NEW YORK — Kelsey Plum mentioned that whereas the gamers’ union ought to proceed to barter a brand new collective bargaining settlement, she believes the supply the WNBPA has acquired from the WNBA to date displays a “important win” and that “a strike can be the worst factor for each side.”
“I need to play, and gamers need to play,” Plum, the WNBPA first vice chairman, mentioned at Unmatched shootaround previous to Monday night time’s semifinal video games in Brooklyn. “And so clearly we’ll proceed to barter and do all the things we presumably can to get this achieved in a well timed trend. However clearly a strike can be the worst factor for each side, as a result of we’re in a income [sharing system], so no income, no income to share.”
The 2 sides have been far aside on income sharing as they work towards a brand new CBA — a course of that began practically 17 months in the past when the WNBPA opted out of the earlier settlement. The WNBPA is asking for a system by which gamers obtain on common 26% of gross income (earlier than deducting bills), whereas the league has been providing a system by which the gamers obtain 70% of web income (after deducting bills).
The gamers’ union has bristled on the league’s supply because it quantities to lower than 15% of gross income, whereas the league has known as the WNBPA’s proposals “unrealistic” and claimed they’d quantity to lots of of thousands and thousands of {dollars} in losses.
Plum mentioned that getting the league to conform to a income sharing system for the primary time — the place gamers’ salaries will develop as each league and staff income grows — is one thing “we fought actually onerous for,” and that the WNBPA can proceed to barter the expense credit the league would get.
“You possibly can proceed to barter with out putting,” Plum mentioned. “… I’ve all the time been somebody that is centered on the acquire, not the hole. And to be trustworthy, I believe for those who take a look at the place we have come from, shoot, since I got here into the league till now, and now that we’re in a income share, it is a large win.
“Clearly, we’ll proceed to barter. I can not emphasize that sufficient. Like we’re not simply settling. I need to be very clear about that. However I am tremendous proud to be part of this chance to vary ladies’s sports activities.”
WNBPA vice chairman Breanna Stewart, who co-founded the 3-on-3 Unmatched league, mentioned she agrees with Plum.
“I believe that whereas we nonetheless are combating for lots of various issues, now we have to understand that the rev share is a win, particularly simply even coming from the 2020 CBA and those earlier than that,” Stewart mentioned. “Now, because the league makes cash, we earn cash. And so when [Plum] talks about ‘I do not suppose a strike is nice for anybody,’ as a result of because the league loses cash, or if now we have a delay, we additionally lose cash.”

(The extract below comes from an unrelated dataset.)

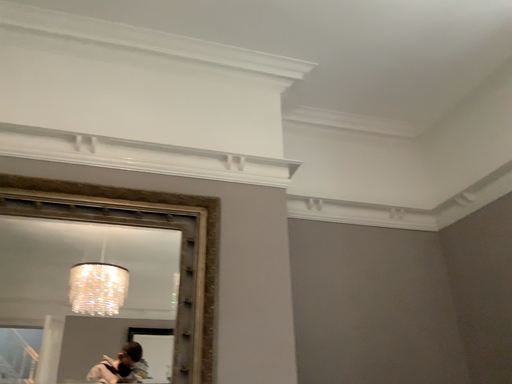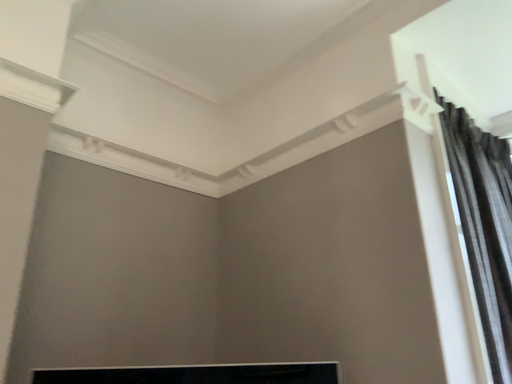 Question: How did the camera likely rotate when shooting the video?

Choices:
 (A) rotated left
 (B) rotated right

Answer: (B)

The WNBPA participant physique licensed the seven-player govt committee, which incorporates Plum and Stewart, to authorize a strike “when crucial” in December. That risk has lingered with each side nonetheless not seeing eye to eye and the WNBA common season scheduled to begin Could 8. Final week, the league gave the WNBPA a goal date of March 10 to have a time period sheet accomplished or else the season schedule might be impacted.
A supply advised ESPN that in a participant name Tuesday, greater than half of participant management reaffirmed their need to maintain a strike on the desk as a possible plan of action, however Stewart and Plum’s public feedback point out on the very least that there’s not a consensus.
Following a six-week stalemate to begin the yr, when the league didn’t reply to a WNBPA supply, each side have exchanged a flurry of proposals over the previous month. After the WNBPA submitted a counterproposal on Friday, the league responded with one in every of its personal on Sunday.
The league’s new supply proposes accelerating most contract eligibility for star gamers on rookie-scale contracts, sources acquainted with the negotiations advised ESPN. All-WNBA first- and second-team gamers who’re nonetheless on rookie offers would grow to be eligible to signal a most contract of their fourth yr, after which they’d not be eligible for the core designation. A participant on a rookie deal who earns MVP may be eligible for a supermax deal and to not be cored.
For instance, that may imply the previous three No. 1 general picks — Aliyah Boston, Caitlin Clark and Paige Bueckers — would grow to be max-contract eligible in 2026, 2027 and 2028, respectively. The union has been asking to remove the core designation and to scale back the size of rookie-scale contracts from 4 years to 3.
The league’s income share proposal stays the identical as earlier ones, although the cap in Yr 1 was bumped from $5.65 million to $5.75 million, up from $1.5 million in 2025. Based mostly on conservative league projections, the wage cap will develop to roughly $8.5 million by Yr 6 of the deal, sources advised ESPN.
The league’s proposal options most salaries, together with income sharing payouts, amounting to just about $1.3 million in 2026 and projecting to method $2 million in 2031. The supermax in 2025 got here in at $249,000. The typical participant wage, together with income sharing, can be projected to achieve $540,000 in 2026 and $780,000 by 2031, up from $120,000 in 2025, whereas the projected minimal wage would soar from $66,000 in 2025 to over $230,000 in 2026.